Well, which is it, young lady?

But, I wouldn’t want my little brother to come to Jackson because theres too much violence and the securitys cover up. The food in the cafeteria really sucks it tastes nasty.

The thing I’m left with after reading Karina’s letter isn’t the bad grammar or punctuation, or the image of my horrible principal’s titanic posterior, it’s that this thirteen or fourteen year old girl is very aware that she goes to a dangerous school, and the thing she’s most worried about is her little brother. Despite the fact that she helped make my first year teaching a living hell, my heart really does go out to Karina, and twenty years after she wrote her letter, I wonder if Karina’s made it. And by made it, I don’t mean whether she is a college graduate, or has a good job, or has mellowed into not thinking everything is boring, but whether she’s still alive. It was a tough neighborhood. People died all the time. A number of my kids killed or were killed during my years in Houston. And she was totally right about Mrs. C’s fat ass.

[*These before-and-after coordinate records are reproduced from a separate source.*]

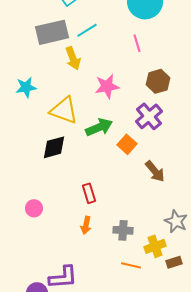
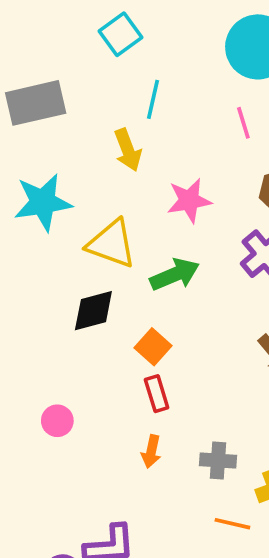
cyan line: (87, 30) -> (153, 99), turned -45
gray rectangle: (52, 32) -> (36, 103), moved
cyan star: (26, 87) -> (43, 202), size x1.5
orange square: (127, 144) -> (153, 347), moved

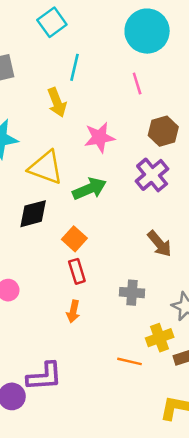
gray cross: (218, 460) -> (132, 293), moved

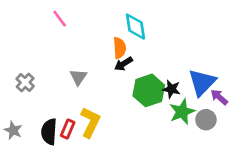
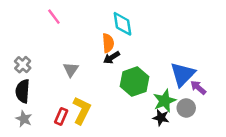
gray cross: (25, 82) -> (23, 65), moved
black star: (171, 89) -> (161, 118), moved
gray star: (13, 130) -> (24, 119), moved
black semicircle: (49, 132) -> (23, 91), moved

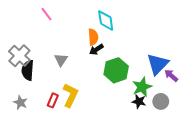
gray cross: (23, 65) -> (19, 56), size x1.5
black semicircle: (23, 91) -> (28, 70), moved
gray circle: (186, 108) -> (161, 101), moved

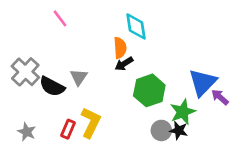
black semicircle: (28, 70) -> (52, 86), moved, turned -66
gray circle: (161, 101) -> (161, 130), moved

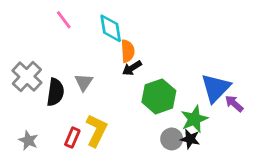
cyan diamond: (136, 26) -> (111, 28), moved
black semicircle: (52, 86) -> (55, 92), turned -110

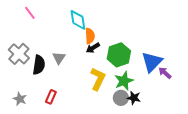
pink line: (64, 20) -> (30, 13), moved
green hexagon: (159, 96) -> (119, 55), moved
green star: (194, 119) -> (124, 81), moved
yellow L-shape: (96, 130) -> (98, 79), moved

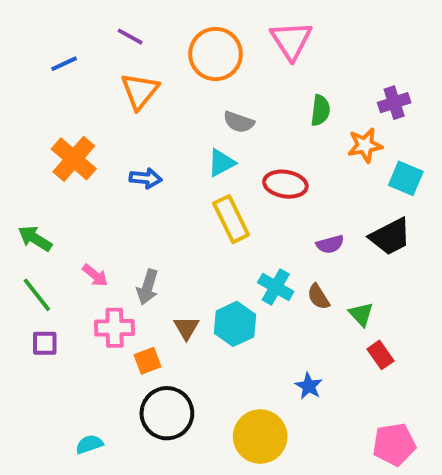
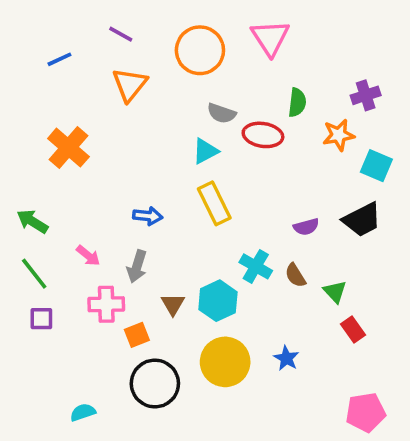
blue arrow: (146, 178) -> (148, 216), moved
red ellipse: (285, 184) -> (263, 135), moved
yellow circle: (260, 437) -> (225, 362), moved

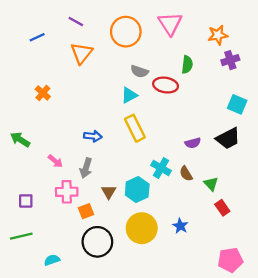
orange star: (339, 135) -> (218, 35), moved
orange cross: (68, 148) -> (43, 93), size x0.6
green line: (34, 274) -> (21, 236), moved, turned -65

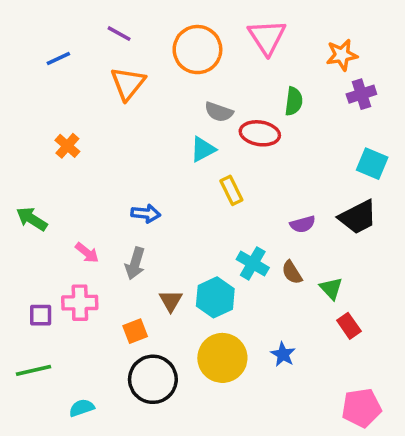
yellow rectangle: (135, 128) -> (231, 190), moved, size x0.7
pink cross: (67, 192) -> (80, 303), moved

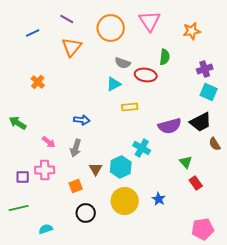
purple cross: (361, 94) -> (205, 69), moved
yellow rectangle: (231, 190) -> (130, 107), turned -70
purple semicircle: (303, 224) -> (170, 126), size x1.6
brown semicircle: (292, 272) -> (215, 144), moved
black circle: (153, 379) -> (86, 213), size x0.7

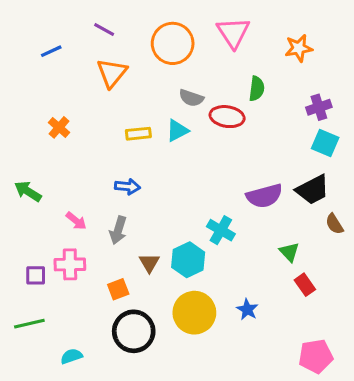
yellow rectangle: (130, 107) -> (138, 134), moved
black circle: (86, 213) -> (134, 331), size x1.4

All these kids had hard lives. They sat in my class everyday with their little notebooks, and pencils, and worn-out shoes. They could hide their poverty behind their starched white shirts (the same one every day) and creased slacks, but you could see how poor they were when you looked at their shoes and coats, and always in their worried faces. I looked out across that circuslike classroom and saw them slouched in their seats, deserving so much, expecting so little.

I didn’t always know what my students were thinking or where they were coming from. These letters helped unlock just a bit of their stories. Like Jilnell, student # 33 in 6th period, she just showed up one day in the middle of February. It was only much later that I found out why she was there, when she wrote, in May:

Well I have been from school to school. The first school I was at was called Attucks, the second school was Reynolds. But on January 24, 1994 at 6:00 o’clock ever thing in my life changed. My mom passed and I had to change school’s so I had to come here.

Now I’m at Jackson Middle School with cool great caring and loving friends. But best of all is some of the best teachers and staff.

Thank You

I should be thanking you, Jilnell after all you’ve been through: A little girl losing her mom during the part of her life when she needs her the most, and she’s thanking me and all I’ve done is give her a desk to sit at while the clock ticked slowly onward away from January 24.


I am so grateful to my students for sharing these luminous apertures into their lives. No one wants to be invisible. I want to be remembered. Remembering someone is to carry their hopes and dreams across space and time so that their life is not eclipsed.

21 years ago, a young teenager, just arrived from Mexico wrote me this note:

Hi my name is Sandra, I’m 15 years old. I was your favorite student in this class. I always did my work because I always copy from Silvia my friend. Well I just hope you remember me! Bye. Sincerely Sandra.